How to make LLMs use inclusive pronouns?
Mitigating Bias in Queer Representation within Large Language Models: A Collaborative Agent Approach
November 13, 2024
https://arxiv.org/pdf/2411.07656This paper tackles the issue of bias against queer individuals in large language models, specifically focusing on incorrect pronoun usage. It introduces a multi-agent system where different agents collaborate to analyze and correct pronoun usage in LLM-generated text, promoting inclusivity.
Key points for LLM-based multi-agent systems:
- Specialized agents: The system uses specialized agents for bias detection, analysis, and optimization, demonstrating a modular and potentially scalable approach.

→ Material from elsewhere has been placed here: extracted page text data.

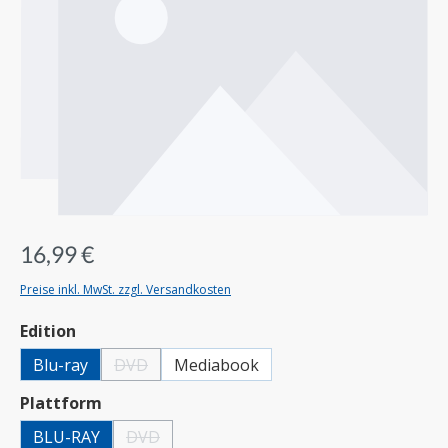
16,99 €
Preise inkl. MwSt. zzgl. Versandkosten
auswählen
Edition
Blu-ray
DVD
Mediabook
(Diese Option ist zurzeit nicht verfügbar.)
auswählen
Plattform
BLU-RAY
DVD
(Diese Option ist zurzeit nicht verfügbar.)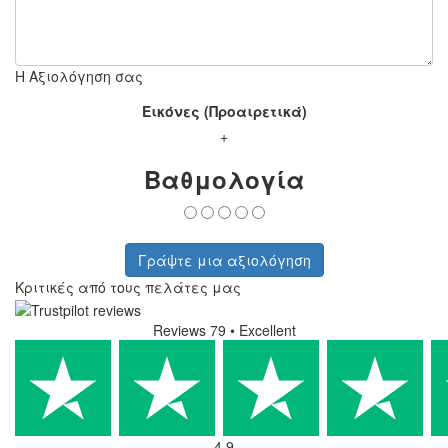
Η Αξιολόγηση σας
Εικόνες (Προαιρετικά)
+
Βαθμολογία
Γράψτε μια αξιολόγηση
Κριτικές από τους πελάτες μας
Reviews 79
• Excellent
4.9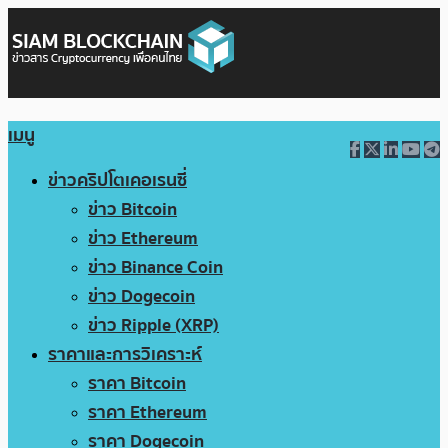
เมนู
ข่าวคริปโตเคอเรนซี่
ข่าว Bitcoin
ข่าว Ethereum
ข่าว Binance Coin
ข่าว Dogecoin
ข่าว Ripple (XRP)
ราคาและการวิเคราะห์
ราคา Bitcoin
ราคา Ethereum
ราคา Dogecoin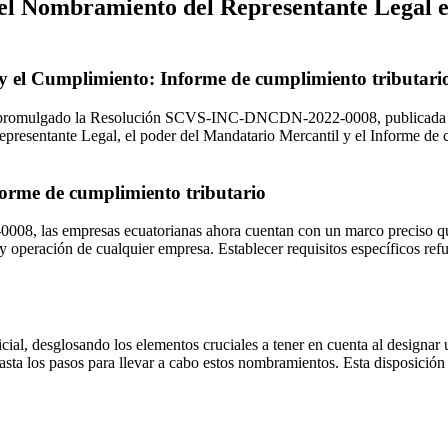
a el Nombramiento del Representante Legal
y el Cumplimiento
: Informe de cumplimiento tributari
 promulgado la Resolución SCVS-INC-DNCDN-2022-0008, publicada en e
epresentante Legal, el poder del Mandatario Mercantil y el Informe de 
forme de cumplimiento tributario
, las empresas ecuatorianas ahora cuentan con un marco preciso que 
a y operación de cualquier empresa. Establecer requisitos específicos r
cial, desglosando los elementos cruciales a tener en cuenta al designa
asta los pasos para llevar a cabo estos nombramientos. Esta disposición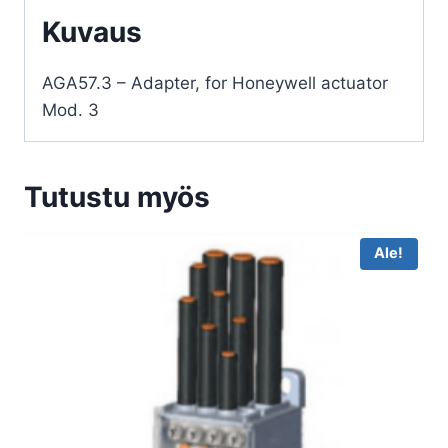
Kuvaus
AGA57.3 – Adapter, for Honeywell actuator
Mod. 3
Tutustu myös
Ale!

- Sequential collaboration: Agents work sequentially, refining each other's output and reducing individual agent bias, showcasing a collaborative multi-agent workflow.
- Transparency and reasoning: Agents provide explanations for their decisions, promoting transparency and user trust, which is crucial for responsible AI development.
- Structured output: JSON schema ensures consistent communication between agents, highlighting the importance of standardized data exchange in multi-agent systems.
- Evaluation on a specialized dataset: The system is tested on the Tango Dataset, demonstrating the importance of benchmark datasets tailored to specific bias types. The results show a significant improvement over GPT-4 in correctly handling gendered and non-binary pronouns.
- Potential for wider application: While focused on pronouns, the multi-agent framework could be adapted to other bias mitigation tasks, suggesting broader applicability in LLM development.